Smaller businesses were more likely to changes auditors. According to the study, 85 percent of the companies that did so rang up $100 million or less in revenues last year.
The most common reasons that companies switched auditors? Audit firms discontinuing public-client work because of extra regulatory demands; corporate mergers; and lower fees at the new firm, according to the report. Only 19 companies last year — compared with 27 a year earlier — switched auditors because of disagreements over accounting matters.
The increased changes are “inconsistent with the arguments put forth in the past by the accounting firms, that changing auditors reduced audit quality,” Glass Lewis analyst Jason Williams reportedly asserted.

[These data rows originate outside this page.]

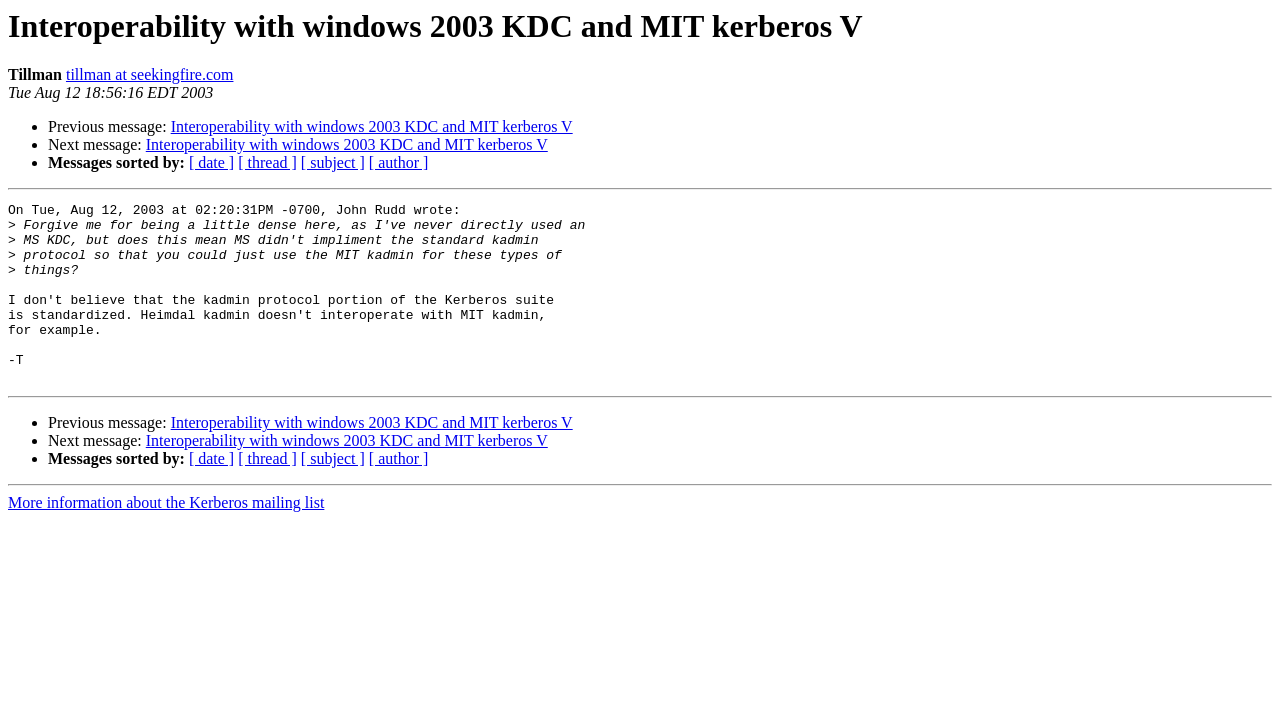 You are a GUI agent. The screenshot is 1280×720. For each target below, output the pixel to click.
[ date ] (211, 162)
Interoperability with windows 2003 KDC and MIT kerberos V (372, 126)
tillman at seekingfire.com (150, 74)
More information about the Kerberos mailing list (166, 538)
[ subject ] (333, 162)
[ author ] (399, 162)
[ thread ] (267, 162)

The biggest beneficiaries are the second-tier audit firms, which enjoyed a net gain of 117 clients last year, the Big Four — Deloitte & Touche, Ernst & Young, KPMG, and PricewaterhouseCoopers — netted a loss of 400 clients. BDO Seidman picked up the most new clients, 109; on the downside, 200 clients bid adieu last year to Ernst & Young.
Further, 61 companies changed auditors at least twice last year; most had less than $25 million in revenue. The report chalked this up to “opinion shopping.”